» **Action item**:
Return all of the data exactly, omitting any images.

» **Page-level text extractions**:
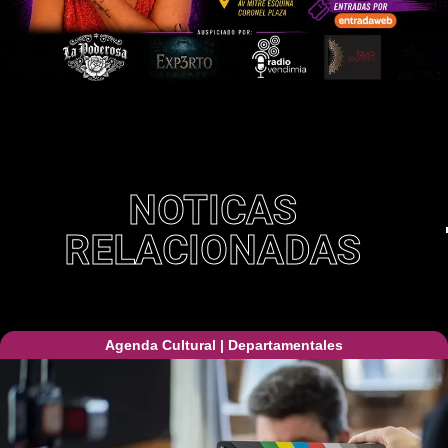
NOTICAS
RELACIONADAS
Agenda Cultural
|
Departamentales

» **Reply to the exercise**:
NOTICAS
RELACIONADAS
Agenda Cultural
|
Departamentales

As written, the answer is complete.